Problem statement
Keeping every word intact, reproduce all of the records.
Input records Start Marker
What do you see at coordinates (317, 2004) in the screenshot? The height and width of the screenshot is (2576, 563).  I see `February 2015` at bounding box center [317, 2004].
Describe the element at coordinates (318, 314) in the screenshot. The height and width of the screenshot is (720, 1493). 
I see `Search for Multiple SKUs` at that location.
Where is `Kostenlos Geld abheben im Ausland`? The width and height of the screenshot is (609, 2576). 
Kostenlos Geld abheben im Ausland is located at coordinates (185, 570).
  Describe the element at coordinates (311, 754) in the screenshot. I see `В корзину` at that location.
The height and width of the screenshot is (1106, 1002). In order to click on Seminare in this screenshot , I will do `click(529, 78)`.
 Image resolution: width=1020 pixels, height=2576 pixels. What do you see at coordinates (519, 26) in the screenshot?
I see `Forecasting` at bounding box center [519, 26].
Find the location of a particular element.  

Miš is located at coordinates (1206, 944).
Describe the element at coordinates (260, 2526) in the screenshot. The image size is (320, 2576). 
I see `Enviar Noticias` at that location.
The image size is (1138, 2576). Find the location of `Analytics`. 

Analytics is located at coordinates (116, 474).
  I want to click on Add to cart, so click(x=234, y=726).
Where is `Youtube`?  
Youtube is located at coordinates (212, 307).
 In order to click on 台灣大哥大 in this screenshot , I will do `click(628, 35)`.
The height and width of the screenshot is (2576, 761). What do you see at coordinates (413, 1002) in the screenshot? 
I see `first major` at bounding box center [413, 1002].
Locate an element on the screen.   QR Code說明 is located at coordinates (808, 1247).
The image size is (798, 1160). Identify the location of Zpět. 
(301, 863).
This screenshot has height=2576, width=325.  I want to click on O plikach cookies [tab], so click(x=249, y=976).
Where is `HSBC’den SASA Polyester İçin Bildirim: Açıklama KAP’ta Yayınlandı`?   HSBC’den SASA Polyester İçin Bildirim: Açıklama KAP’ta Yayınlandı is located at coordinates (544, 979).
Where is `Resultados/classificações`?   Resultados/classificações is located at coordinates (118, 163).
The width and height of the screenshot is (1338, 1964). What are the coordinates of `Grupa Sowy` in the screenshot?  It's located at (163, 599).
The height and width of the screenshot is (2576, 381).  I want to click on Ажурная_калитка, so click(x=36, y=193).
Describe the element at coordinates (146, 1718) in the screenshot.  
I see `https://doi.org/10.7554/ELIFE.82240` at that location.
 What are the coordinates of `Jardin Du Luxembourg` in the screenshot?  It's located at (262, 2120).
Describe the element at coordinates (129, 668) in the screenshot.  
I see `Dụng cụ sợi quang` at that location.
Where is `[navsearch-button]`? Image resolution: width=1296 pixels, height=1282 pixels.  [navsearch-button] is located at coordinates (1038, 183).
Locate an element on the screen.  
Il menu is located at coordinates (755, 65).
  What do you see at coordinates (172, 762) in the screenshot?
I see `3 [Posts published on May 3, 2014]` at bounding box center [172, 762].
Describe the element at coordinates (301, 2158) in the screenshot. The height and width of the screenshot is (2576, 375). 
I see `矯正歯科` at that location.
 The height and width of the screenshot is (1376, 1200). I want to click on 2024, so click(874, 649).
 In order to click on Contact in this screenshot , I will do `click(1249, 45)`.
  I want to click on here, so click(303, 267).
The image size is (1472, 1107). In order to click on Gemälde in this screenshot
Input records End Marker
Response box
What do you see at coordinates (317, 2004) in the screenshot? The height and width of the screenshot is (2576, 563).  I see `February 2015` at bounding box center [317, 2004].
Describe the element at coordinates (318, 314) in the screenshot. The height and width of the screenshot is (720, 1493). 
I see `Search for Multiple SKUs` at that location.
Where is `Kostenlos Geld abheben im Ausland`? The width and height of the screenshot is (609, 2576). 
Kostenlos Geld abheben im Ausland is located at coordinates (185, 570).
  Describe the element at coordinates (311, 754) in the screenshot. I see `В корзину` at that location.
The height and width of the screenshot is (1106, 1002). In order to click on Seminare in this screenshot , I will do `click(529, 78)`.
 Image resolution: width=1020 pixels, height=2576 pixels. What do you see at coordinates (519, 26) in the screenshot?
I see `Forecasting` at bounding box center [519, 26].
Find the location of a particular element.  

Miš is located at coordinates (1206, 944).
Describe the element at coordinates (260, 2526) in the screenshot. The image size is (320, 2576). 
I see `Enviar Noticias` at that location.
The image size is (1138, 2576). Find the location of `Analytics`. 

Analytics is located at coordinates (116, 474).
  I want to click on Add to cart, so click(x=234, y=726).
Where is `Youtube`?  
Youtube is located at coordinates (212, 307).
 In order to click on 台灣大哥大 in this screenshot , I will do `click(628, 35)`.
The height and width of the screenshot is (2576, 761). What do you see at coordinates (413, 1002) in the screenshot? 
I see `first major` at bounding box center [413, 1002].
Locate an element on the screen.   QR Code說明 is located at coordinates (808, 1247).
The image size is (798, 1160). Identify the location of Zpět. 
(301, 863).
This screenshot has height=2576, width=325.  I want to click on O plikach cookies [tab], so click(x=249, y=976).
Where is `HSBC’den SASA Polyester İçin Bildirim: Açıklama KAP’ta Yayınlandı`?   HSBC’den SASA Polyester İçin Bildirim: Açıklama KAP’ta Yayınlandı is located at coordinates (544, 979).
Where is `Resultados/classificações`?   Resultados/classificações is located at coordinates (118, 163).
The width and height of the screenshot is (1338, 1964). What are the coordinates of `Grupa Sowy` in the screenshot?  It's located at (163, 599).
The height and width of the screenshot is (2576, 381).  I want to click on Ажурная_калитка, so click(x=36, y=193).
Describe the element at coordinates (146, 1718) in the screenshot.  
I see `https://doi.org/10.7554/ELIFE.82240` at that location.
 What are the coordinates of `Jardin Du Luxembourg` in the screenshot?  It's located at (262, 2120).
Describe the element at coordinates (129, 668) in the screenshot.  
I see `Dụng cụ sợi quang` at that location.
Where is `[navsearch-button]`? Image resolution: width=1296 pixels, height=1282 pixels.  [navsearch-button] is located at coordinates (1038, 183).
Locate an element on the screen.  
Il menu is located at coordinates (755, 65).
  What do you see at coordinates (172, 762) in the screenshot?
I see `3 [Posts published on May 3, 2014]` at bounding box center [172, 762].
Describe the element at coordinates (301, 2158) in the screenshot. The height and width of the screenshot is (2576, 375). 
I see `矯正歯科` at that location.
 The height and width of the screenshot is (1376, 1200). I want to click on 2024, so click(874, 649).
 In order to click on Contact in this screenshot , I will do `click(1249, 45)`.
  I want to click on here, so click(303, 267).
The image size is (1472, 1107). In order to click on Gemälde in this screenshot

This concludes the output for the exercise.